Festival audiences were also brought to tears. Jenkins recalls the somewhat surreal and overwhelming experience of seeing the effect his film had on such a broad group of spectators, including wealthy white audience members who had little in common with Chiron. The specific identity struggle of Jenkins and McCraney’s tale hardly prevented it from communicating on a universal human level and speaking, as Jenkins put it, to “anyone who has ever felt like they can’t be themselves.”


Jenkins recalls the protest at  last year’s Oscars over the lack of black talent supported by an elitist, nearly all-white Hollywood. He said that while the uproar was legitimate, it didn’t leave him hopeless, as “he knew there was work coming that would address it.” “Right now,” he declared. “We’re in this moment where black culture in arts and letters is just so fucking potent right now.” Jenkins is currently working on another project with Plan B, a historical fiction series based on Colson Whitehead’s bestseller The Underground Railroad, which reimagines the historical network of slaves and abolitionists as an actual hidden railway through which blacks were smuggled into safety.

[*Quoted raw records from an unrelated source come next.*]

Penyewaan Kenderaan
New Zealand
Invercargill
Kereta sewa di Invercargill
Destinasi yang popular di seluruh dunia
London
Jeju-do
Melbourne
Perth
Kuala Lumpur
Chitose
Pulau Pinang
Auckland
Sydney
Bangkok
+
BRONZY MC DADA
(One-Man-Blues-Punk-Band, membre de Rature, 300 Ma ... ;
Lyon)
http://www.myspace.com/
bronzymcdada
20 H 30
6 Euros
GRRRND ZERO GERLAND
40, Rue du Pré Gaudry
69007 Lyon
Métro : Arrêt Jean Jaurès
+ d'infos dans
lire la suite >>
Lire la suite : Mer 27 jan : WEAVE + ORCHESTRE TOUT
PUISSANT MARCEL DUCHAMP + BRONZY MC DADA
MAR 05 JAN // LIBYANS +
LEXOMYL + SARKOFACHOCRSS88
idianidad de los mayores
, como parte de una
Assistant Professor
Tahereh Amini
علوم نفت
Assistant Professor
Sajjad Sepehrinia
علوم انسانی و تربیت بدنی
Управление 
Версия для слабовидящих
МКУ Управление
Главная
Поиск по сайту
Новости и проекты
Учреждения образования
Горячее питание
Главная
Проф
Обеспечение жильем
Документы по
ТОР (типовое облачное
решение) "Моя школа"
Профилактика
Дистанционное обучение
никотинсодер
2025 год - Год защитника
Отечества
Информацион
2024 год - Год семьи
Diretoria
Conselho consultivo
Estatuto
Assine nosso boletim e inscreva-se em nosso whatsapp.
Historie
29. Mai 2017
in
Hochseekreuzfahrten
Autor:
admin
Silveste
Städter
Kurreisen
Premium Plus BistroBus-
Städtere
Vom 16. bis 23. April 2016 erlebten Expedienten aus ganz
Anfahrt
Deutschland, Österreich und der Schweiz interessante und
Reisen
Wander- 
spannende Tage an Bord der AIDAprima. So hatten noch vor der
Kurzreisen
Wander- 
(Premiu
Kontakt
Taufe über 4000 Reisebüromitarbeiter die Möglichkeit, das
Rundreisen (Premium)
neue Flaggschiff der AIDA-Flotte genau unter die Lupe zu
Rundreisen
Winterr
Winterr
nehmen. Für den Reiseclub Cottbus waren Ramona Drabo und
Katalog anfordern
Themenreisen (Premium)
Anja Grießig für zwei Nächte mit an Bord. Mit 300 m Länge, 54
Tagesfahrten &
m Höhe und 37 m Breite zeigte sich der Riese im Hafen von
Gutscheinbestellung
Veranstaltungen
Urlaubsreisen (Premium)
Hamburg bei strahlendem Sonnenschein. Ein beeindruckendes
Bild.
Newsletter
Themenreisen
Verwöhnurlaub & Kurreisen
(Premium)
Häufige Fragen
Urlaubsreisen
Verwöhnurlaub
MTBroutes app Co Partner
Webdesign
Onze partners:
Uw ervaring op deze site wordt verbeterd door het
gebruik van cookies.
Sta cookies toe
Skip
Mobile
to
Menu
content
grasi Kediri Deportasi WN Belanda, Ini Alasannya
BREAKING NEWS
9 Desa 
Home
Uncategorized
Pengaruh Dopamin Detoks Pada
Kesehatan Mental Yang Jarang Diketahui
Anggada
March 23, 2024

Like Simien, he is confident that the time is ripe for Hollywood’s black cinema revolution. To explain his aim in bringing untold stories like Moonlight to the screen, he referenced the black empowerment clothing line F.U.B.U (For Us, By Us), started by five men from Queens who wanted to create a wholly African-American-owned-and-operated company. “Moonlight falls into that vein,” Jenkins explained, before adding poetically, “It’s for us, by us. At the same time, it’s meant to be shared beyond us.”